Before describing the construction of masks, let us review how irregularly gridded geoscience data are described. Say that latitude and longitude are stored as R-dimensional arrays and the product of the dimension sizes is the total number of elements N in the other variables. Geoscience applications tend to use R=1, R=2, and R=3.

If the grid is has no simple representation (e.g., discontinuous) then it makes sense to store all coordinates as 1D arrays with the same size as the number of grid points. These gridpoints can be completely independent of all the other (own weight, area, etc.).

R=1: lat(number_of_gridpoints) and lon(number_of_gridpoints)

If the horizontal grid is time-invariant then R=2 is common:

R=2: lat(south_north,east_west) and lon(south_north,east_west)

The Weather and Research Forecast (WRF) model uses R=3:

R=3: lat(time,south_north,east_west), lon(time,south_north,east_west)

and so supports grids that change with time.

Grids with R > 1 often use missing values to indicated empty points.

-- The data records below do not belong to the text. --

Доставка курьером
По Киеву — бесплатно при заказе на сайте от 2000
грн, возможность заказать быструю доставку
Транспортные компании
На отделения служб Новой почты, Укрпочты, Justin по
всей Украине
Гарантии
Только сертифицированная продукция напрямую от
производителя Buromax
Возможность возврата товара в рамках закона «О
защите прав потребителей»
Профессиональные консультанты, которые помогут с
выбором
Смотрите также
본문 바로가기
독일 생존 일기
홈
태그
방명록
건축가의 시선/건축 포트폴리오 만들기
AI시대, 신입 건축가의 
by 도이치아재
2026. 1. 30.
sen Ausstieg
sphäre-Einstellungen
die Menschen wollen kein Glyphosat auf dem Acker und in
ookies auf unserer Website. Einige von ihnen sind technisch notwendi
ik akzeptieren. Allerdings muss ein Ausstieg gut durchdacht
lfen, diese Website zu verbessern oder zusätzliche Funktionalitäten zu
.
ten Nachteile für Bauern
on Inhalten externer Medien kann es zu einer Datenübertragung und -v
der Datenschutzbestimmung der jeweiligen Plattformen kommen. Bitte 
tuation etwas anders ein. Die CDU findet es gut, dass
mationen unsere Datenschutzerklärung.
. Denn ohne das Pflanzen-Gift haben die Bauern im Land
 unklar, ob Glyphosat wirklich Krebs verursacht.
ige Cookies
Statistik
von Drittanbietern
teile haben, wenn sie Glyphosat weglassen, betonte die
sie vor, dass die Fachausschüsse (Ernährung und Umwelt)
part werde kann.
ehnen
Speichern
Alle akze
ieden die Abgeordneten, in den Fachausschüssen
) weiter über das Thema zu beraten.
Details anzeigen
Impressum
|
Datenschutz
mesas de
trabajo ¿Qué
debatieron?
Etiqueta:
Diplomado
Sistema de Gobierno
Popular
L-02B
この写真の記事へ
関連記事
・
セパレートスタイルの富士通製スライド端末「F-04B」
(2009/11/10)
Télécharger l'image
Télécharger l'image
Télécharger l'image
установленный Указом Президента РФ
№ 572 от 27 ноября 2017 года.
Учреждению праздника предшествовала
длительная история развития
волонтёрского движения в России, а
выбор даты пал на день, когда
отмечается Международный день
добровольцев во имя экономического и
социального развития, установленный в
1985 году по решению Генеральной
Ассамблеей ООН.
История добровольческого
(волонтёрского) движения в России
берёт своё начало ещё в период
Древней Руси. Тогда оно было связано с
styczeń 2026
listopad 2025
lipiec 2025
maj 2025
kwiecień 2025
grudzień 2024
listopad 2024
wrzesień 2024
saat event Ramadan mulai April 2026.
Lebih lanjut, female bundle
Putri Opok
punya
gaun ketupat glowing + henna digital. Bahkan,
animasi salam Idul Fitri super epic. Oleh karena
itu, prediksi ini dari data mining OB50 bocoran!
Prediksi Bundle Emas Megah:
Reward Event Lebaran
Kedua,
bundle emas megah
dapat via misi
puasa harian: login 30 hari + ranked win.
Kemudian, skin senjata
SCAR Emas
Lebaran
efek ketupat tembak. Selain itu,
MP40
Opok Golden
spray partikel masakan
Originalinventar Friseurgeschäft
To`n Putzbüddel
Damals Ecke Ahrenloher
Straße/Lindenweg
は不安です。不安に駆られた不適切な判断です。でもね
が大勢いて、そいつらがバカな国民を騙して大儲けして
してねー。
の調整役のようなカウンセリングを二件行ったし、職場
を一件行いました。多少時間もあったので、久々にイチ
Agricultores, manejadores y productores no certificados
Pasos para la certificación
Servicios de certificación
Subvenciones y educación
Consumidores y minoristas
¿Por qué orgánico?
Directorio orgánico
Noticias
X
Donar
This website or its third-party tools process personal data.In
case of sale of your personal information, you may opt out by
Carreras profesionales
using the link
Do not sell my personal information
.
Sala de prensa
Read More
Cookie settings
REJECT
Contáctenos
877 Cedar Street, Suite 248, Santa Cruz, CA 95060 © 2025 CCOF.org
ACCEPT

For example, so-called "staggered grids" will use fewer east_west points near the poles and more near the equator. netCDF only accepts rectangular arrays so space must be allocated for the maximum number of east_west points at all latitudes. Then the application writes missing values into the unused points near the poles.

We demonstrate the ncap2 analysis technique for irregular regions by constructing a mask for an R=2 grid. We wish to find, say, the mean temperature within [lat_min,lat_max] and [lon_min,lon_max]:

     ncap2 -s 'mask_var= (lat >= lat_min && lat <= lat_max) && \
                         (lon >= lon_min && lon <= lon_max);' in.nc out.nc

Arbitrarily shaped regions can be defined by more complex conditional statements. Once defined, masks can be applied to specific variables, and to entire files:

     ncap2 -s 'temperature_avg=(temperature*mask_var).avg()' in.nc out.nc
     ncwa -a lat,lon -m mask_var -w area in.nc out.nc

Crafting such commands on the command line is possible though unwieldy. In such cases, a script is often cleaner and allows you to document the procedure:

     cat > ncap2.in << 'EOF'
     mask_var = (lat >= lat_min && lat <= lat_max) && (lon >= lon_min && > lon <= lon_max);
     if(mask_var.total() > 0){ // Check that mask contains some valid values
       temperature_avg=(temperature*mask_var).avg(); // Average temperature
       temperature_max=(temperature*mask_var).max(); // Maximum temperature
     }
     EOF
     ncap2 -S ncap2.in in.nc out.nc

For WRF files creating regional masks looks like

     mask_var = (XLAT >= lat_min && XLAT <= lat_max) && (XLONG >= lon_min && > XLONG <= lon_max);

In practice with WRF it's a bit more complicated because you must use the global metadata to determine the grid staggering and offsets to translate XLAT and XLONG into real latitudes and longitudes and missing points. The WRF grid documentation should describe this.

A few notes: Irregular regions are the union of arrays lat/lon_min/max's. The mask procedure is identical for all R.